Record extracts:
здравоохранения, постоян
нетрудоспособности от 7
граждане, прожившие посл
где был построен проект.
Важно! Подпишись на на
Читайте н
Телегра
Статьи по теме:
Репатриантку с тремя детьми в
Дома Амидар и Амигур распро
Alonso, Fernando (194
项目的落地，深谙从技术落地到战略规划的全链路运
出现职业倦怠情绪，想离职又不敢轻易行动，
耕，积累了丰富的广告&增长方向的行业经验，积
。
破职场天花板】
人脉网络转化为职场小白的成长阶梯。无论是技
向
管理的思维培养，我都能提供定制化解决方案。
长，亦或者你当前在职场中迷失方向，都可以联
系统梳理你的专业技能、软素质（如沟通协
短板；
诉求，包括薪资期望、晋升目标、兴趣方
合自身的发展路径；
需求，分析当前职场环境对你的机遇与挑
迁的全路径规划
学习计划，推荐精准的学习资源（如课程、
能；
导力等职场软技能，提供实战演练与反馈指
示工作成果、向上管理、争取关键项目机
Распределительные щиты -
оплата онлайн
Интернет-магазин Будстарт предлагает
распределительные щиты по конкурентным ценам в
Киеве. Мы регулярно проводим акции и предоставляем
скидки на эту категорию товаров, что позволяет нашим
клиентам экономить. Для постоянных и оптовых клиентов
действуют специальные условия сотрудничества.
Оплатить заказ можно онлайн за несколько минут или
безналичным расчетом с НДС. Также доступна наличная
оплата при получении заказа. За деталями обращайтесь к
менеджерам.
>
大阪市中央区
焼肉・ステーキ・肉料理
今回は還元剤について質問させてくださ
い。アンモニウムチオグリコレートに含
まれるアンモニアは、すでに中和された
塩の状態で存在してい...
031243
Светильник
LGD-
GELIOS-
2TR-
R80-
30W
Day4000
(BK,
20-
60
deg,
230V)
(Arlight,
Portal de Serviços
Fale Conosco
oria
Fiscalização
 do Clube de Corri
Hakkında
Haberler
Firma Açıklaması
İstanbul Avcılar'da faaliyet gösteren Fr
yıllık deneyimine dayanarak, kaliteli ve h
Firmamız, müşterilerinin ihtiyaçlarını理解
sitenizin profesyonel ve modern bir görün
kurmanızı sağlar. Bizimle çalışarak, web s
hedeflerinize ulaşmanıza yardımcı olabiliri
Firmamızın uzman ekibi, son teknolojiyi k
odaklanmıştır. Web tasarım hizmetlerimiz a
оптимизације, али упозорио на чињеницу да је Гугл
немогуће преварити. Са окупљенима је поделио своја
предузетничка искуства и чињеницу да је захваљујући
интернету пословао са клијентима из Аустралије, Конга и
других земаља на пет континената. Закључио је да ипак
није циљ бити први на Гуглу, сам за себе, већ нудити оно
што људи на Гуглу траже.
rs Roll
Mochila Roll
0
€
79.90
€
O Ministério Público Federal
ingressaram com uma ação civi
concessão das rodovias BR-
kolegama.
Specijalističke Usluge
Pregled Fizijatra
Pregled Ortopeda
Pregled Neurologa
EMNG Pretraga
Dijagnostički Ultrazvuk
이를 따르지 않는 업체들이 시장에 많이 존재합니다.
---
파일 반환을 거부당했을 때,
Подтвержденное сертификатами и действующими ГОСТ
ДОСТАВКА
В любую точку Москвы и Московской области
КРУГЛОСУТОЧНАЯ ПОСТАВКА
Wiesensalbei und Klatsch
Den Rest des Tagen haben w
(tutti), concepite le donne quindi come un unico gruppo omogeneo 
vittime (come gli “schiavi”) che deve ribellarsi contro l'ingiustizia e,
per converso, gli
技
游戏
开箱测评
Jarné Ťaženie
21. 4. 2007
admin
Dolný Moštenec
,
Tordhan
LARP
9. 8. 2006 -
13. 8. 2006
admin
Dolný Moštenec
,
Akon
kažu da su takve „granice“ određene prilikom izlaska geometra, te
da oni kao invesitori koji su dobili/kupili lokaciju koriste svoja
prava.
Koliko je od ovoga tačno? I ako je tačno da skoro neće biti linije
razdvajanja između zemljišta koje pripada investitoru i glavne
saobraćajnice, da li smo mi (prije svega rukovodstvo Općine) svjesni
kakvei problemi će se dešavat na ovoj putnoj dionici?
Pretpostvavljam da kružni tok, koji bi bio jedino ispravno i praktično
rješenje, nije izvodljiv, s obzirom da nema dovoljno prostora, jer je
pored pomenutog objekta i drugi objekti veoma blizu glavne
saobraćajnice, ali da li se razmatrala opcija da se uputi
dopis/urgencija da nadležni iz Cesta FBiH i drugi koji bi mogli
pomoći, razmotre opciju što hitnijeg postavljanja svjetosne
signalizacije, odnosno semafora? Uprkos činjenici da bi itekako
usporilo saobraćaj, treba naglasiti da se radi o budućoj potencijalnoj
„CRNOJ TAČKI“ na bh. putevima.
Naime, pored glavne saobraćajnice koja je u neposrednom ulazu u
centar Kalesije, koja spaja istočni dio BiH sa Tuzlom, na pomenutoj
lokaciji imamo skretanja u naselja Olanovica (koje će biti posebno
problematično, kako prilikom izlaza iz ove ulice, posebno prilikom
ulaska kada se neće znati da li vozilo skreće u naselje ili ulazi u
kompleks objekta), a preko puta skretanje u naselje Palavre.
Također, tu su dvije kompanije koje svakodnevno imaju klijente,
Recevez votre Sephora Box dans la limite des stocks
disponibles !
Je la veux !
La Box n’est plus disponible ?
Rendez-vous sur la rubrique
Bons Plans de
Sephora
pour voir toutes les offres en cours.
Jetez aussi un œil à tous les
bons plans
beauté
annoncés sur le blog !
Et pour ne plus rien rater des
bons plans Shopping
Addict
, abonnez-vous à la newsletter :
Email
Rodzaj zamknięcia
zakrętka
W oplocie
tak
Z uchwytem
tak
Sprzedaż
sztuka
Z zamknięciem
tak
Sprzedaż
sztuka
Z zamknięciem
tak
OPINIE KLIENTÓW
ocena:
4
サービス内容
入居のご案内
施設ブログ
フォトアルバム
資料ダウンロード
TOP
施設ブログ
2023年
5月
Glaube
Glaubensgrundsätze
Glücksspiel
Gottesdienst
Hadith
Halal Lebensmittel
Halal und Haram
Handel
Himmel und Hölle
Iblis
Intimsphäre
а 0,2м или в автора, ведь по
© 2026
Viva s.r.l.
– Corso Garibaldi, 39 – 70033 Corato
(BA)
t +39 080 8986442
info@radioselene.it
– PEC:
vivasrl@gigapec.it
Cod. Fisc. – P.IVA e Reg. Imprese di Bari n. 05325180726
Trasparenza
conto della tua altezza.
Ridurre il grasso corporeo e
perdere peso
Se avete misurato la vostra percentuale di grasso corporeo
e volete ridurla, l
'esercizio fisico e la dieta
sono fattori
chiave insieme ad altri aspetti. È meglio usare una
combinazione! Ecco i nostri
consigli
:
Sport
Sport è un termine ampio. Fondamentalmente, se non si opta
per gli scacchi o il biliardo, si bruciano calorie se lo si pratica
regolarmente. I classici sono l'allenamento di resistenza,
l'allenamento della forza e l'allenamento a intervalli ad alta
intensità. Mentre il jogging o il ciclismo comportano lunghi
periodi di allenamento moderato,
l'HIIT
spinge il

Work instructions: For each line above that includes "grasso", make a copy.

Answer box:
Ridurre il grasso corporeo e
Se avete misurato la vostra percentuale di grasso corporeo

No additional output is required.